#### ACTIVITY:
Copy verbatim the block of lines in the entries below whose first line contains "This screenshot has height=899, width=1021." and whose last line contains "This screenshot has height=2576, width=1150.". Leave out all other lines.

[Stored records]
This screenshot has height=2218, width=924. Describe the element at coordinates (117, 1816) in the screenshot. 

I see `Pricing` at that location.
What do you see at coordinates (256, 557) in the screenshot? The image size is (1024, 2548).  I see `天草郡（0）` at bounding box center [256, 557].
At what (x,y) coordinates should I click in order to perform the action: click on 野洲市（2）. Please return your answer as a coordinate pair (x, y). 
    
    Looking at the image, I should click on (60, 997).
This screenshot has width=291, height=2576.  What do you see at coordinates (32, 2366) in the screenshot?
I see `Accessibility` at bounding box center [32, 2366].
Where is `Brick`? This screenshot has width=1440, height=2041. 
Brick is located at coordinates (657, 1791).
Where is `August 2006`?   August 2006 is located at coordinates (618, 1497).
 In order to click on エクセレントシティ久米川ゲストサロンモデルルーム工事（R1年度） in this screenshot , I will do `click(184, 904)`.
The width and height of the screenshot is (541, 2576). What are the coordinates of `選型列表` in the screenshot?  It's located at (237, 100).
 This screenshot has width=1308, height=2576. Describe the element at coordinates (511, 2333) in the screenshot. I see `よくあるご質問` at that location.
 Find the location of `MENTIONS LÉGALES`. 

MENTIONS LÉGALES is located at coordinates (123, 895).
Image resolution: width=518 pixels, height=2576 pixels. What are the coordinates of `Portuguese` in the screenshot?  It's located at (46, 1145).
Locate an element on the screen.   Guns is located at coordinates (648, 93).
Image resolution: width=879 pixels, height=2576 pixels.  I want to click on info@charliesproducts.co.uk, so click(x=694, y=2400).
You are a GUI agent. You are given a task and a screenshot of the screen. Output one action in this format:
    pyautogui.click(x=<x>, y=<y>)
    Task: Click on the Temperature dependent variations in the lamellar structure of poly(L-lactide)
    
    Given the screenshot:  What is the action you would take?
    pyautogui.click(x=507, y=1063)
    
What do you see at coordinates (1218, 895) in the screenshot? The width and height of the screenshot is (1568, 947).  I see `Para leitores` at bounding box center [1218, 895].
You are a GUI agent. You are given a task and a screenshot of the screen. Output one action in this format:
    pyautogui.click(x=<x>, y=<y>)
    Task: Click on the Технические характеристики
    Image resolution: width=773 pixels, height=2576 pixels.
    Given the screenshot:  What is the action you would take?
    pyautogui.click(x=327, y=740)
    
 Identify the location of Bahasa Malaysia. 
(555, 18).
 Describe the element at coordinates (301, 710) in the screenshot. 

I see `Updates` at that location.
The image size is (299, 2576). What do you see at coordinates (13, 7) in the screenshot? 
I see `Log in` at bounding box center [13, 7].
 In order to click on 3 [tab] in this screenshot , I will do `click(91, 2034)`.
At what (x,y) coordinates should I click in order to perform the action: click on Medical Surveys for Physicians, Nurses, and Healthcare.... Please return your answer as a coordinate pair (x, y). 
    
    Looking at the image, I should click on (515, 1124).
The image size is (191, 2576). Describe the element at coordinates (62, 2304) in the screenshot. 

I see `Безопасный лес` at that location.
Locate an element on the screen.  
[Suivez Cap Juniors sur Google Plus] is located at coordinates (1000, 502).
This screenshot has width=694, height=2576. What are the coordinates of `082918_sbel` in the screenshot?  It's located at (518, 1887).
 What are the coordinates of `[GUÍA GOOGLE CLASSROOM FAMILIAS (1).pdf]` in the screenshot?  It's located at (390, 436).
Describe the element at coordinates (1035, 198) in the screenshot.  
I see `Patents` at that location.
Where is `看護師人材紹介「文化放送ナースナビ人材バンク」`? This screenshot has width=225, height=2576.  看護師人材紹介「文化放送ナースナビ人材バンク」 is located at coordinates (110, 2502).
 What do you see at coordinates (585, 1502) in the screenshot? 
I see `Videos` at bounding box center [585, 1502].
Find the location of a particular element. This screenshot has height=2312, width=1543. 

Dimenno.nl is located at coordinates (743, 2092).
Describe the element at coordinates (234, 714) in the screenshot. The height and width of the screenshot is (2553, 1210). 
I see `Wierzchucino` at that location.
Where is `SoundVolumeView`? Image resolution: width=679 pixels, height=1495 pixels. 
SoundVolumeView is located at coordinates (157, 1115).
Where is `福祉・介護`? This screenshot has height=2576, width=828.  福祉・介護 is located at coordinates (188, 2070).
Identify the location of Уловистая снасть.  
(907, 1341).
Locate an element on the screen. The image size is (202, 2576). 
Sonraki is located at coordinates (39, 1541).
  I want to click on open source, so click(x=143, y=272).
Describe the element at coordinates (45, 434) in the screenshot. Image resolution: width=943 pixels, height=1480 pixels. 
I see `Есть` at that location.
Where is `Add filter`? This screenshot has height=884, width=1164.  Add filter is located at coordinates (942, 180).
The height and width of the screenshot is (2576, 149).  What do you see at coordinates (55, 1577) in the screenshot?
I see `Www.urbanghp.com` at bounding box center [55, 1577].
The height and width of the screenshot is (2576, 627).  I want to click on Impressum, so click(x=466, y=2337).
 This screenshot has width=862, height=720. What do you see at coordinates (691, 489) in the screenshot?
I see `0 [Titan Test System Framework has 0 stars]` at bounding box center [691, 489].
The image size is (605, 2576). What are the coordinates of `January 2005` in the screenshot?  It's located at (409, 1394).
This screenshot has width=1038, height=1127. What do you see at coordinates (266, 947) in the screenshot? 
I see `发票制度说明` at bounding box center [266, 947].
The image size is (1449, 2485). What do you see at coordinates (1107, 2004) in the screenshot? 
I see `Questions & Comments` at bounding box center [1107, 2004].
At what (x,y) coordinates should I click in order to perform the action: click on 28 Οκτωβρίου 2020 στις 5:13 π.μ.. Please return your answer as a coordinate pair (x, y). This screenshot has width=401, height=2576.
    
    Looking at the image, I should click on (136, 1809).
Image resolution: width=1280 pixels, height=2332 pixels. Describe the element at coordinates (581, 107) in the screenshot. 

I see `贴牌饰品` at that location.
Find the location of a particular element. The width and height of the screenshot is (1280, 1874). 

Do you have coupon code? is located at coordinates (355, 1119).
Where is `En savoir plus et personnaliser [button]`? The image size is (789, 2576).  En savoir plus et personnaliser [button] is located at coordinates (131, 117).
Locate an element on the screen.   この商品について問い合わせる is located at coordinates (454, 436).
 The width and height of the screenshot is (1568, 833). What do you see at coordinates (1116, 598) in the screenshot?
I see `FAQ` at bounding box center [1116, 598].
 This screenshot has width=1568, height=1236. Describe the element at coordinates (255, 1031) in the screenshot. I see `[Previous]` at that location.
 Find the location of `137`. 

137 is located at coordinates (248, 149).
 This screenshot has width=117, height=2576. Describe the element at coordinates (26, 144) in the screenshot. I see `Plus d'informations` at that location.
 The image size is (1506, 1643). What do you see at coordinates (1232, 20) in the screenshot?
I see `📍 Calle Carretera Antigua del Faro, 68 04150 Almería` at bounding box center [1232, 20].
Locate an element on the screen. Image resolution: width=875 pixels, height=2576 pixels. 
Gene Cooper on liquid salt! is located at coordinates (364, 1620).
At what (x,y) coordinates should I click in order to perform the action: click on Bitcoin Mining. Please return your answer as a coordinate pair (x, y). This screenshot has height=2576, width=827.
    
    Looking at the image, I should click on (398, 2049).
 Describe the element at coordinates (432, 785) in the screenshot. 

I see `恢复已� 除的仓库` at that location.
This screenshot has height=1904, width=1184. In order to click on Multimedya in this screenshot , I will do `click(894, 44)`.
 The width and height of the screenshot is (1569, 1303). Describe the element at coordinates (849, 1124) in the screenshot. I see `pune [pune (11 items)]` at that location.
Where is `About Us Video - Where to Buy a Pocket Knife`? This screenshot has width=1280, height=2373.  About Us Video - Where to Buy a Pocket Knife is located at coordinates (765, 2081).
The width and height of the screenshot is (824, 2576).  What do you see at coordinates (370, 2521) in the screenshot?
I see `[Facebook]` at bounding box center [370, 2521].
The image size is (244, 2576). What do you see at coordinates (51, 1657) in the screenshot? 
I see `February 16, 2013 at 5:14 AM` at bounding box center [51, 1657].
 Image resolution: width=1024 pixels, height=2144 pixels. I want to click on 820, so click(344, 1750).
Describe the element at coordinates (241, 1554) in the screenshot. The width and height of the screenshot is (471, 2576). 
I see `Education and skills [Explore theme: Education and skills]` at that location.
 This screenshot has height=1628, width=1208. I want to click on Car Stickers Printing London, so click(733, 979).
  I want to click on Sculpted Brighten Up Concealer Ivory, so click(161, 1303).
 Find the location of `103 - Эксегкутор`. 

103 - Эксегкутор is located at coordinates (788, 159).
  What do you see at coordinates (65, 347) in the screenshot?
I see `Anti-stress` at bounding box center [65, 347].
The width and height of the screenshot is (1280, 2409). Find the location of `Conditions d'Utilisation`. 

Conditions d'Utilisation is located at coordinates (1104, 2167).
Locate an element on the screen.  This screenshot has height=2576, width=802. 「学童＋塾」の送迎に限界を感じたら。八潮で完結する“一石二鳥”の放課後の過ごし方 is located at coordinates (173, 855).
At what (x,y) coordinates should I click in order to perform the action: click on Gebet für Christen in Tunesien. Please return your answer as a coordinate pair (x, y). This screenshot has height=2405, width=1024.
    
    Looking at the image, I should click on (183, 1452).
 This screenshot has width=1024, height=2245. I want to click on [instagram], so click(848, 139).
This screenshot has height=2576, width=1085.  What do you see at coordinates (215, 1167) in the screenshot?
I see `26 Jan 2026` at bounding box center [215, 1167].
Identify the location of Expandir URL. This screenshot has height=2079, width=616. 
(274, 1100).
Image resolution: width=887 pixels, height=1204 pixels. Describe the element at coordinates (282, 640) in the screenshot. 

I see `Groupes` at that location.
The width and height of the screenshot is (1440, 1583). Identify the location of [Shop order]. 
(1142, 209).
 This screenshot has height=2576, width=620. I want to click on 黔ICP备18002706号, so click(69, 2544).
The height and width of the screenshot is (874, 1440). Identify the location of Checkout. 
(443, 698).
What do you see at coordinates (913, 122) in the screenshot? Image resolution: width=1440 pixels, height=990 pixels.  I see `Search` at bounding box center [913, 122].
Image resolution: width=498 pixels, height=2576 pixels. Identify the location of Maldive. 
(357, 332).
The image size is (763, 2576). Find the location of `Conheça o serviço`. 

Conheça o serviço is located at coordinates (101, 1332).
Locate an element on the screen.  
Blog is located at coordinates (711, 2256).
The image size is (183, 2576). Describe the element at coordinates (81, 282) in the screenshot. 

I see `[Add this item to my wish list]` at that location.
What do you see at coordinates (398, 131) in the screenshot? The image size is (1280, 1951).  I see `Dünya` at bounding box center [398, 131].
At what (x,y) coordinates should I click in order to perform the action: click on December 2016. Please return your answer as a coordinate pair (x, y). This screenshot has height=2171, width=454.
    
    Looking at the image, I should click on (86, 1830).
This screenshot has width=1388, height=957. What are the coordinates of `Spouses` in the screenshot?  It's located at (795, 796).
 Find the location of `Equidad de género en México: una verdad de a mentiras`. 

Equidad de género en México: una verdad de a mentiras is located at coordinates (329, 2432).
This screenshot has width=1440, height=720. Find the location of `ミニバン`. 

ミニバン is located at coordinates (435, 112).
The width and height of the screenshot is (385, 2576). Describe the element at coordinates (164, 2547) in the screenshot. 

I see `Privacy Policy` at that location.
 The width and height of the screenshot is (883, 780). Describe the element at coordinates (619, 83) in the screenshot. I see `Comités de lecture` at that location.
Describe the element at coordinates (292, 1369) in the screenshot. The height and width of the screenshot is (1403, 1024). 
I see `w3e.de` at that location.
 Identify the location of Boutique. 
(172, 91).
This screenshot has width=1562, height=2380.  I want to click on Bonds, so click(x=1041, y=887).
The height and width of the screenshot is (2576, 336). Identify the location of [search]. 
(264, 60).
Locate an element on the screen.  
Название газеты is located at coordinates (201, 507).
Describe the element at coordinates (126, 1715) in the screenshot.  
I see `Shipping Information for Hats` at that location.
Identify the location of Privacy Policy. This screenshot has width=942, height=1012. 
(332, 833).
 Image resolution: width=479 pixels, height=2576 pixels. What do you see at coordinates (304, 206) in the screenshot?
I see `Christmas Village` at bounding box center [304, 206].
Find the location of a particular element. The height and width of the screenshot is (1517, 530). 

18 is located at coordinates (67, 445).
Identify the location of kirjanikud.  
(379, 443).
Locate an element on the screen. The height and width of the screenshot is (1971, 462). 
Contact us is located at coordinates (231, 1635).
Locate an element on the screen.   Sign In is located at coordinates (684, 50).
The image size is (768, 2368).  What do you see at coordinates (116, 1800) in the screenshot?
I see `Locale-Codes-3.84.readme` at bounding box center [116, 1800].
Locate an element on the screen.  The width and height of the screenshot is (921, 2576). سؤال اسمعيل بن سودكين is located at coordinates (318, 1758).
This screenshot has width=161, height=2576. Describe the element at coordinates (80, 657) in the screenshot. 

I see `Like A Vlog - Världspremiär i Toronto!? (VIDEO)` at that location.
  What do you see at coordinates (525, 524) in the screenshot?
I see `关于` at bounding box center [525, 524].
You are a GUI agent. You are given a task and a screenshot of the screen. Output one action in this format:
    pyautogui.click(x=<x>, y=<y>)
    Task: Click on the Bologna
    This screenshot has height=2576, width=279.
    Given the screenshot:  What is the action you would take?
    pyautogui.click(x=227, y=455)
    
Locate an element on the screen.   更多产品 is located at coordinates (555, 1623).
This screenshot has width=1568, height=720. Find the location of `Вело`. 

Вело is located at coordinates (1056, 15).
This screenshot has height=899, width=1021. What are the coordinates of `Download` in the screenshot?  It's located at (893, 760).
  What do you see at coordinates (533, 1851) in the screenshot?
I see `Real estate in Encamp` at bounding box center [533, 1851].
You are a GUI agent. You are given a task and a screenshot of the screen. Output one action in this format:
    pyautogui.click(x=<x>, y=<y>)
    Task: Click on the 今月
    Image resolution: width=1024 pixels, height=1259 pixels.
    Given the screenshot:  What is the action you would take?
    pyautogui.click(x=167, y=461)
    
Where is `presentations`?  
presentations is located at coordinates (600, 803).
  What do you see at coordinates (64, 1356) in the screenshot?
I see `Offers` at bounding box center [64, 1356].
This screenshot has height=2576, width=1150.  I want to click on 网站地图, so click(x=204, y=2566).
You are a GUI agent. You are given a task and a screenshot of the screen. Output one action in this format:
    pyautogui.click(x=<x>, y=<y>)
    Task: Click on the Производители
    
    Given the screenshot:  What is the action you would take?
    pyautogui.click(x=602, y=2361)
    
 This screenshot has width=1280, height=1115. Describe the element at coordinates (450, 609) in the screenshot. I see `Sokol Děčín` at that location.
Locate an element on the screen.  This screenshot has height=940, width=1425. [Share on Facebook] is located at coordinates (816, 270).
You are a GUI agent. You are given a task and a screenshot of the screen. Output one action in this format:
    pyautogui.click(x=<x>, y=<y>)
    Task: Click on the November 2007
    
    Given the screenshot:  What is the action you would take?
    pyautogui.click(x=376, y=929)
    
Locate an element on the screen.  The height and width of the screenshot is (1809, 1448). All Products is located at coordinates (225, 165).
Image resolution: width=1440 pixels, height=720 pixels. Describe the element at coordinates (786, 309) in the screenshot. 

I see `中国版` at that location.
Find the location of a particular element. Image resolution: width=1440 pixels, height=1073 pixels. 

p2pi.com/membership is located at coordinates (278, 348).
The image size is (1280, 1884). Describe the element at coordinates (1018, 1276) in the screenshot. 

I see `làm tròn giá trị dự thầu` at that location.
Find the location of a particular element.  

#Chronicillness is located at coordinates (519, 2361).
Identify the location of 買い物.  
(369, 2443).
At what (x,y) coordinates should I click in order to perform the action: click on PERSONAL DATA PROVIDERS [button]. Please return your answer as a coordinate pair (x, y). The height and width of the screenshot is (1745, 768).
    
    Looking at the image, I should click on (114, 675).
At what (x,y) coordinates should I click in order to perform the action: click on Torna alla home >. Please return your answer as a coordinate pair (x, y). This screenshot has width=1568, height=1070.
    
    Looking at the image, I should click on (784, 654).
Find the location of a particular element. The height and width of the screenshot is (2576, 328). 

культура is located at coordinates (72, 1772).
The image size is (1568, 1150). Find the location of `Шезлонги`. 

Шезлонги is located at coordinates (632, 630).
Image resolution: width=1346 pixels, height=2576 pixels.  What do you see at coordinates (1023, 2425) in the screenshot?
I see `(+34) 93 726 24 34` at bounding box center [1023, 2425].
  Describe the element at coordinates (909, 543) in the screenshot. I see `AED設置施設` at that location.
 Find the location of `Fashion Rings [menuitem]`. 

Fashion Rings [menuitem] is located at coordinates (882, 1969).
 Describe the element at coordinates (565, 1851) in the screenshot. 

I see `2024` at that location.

#### SOLVED PROBLEM:
This screenshot has height=899, width=1021. What are the coordinates of `Download` in the screenshot?  It's located at (893, 760).
  What do you see at coordinates (533, 1851) in the screenshot?
I see `Real estate in Encamp` at bounding box center [533, 1851].
You are a GUI agent. You are given a task and a screenshot of the screen. Output one action in this format:
    pyautogui.click(x=<x>, y=<y>)
    Task: Click on the 今月
    Image resolution: width=1024 pixels, height=1259 pixels.
    Given the screenshot:  What is the action you would take?
    pyautogui.click(x=167, y=461)
    
Where is `presentations`?  
presentations is located at coordinates (600, 803).
  What do you see at coordinates (64, 1356) in the screenshot?
I see `Offers` at bounding box center [64, 1356].
This screenshot has height=2576, width=1150.  I want to click on 网站地图, so click(x=204, y=2566).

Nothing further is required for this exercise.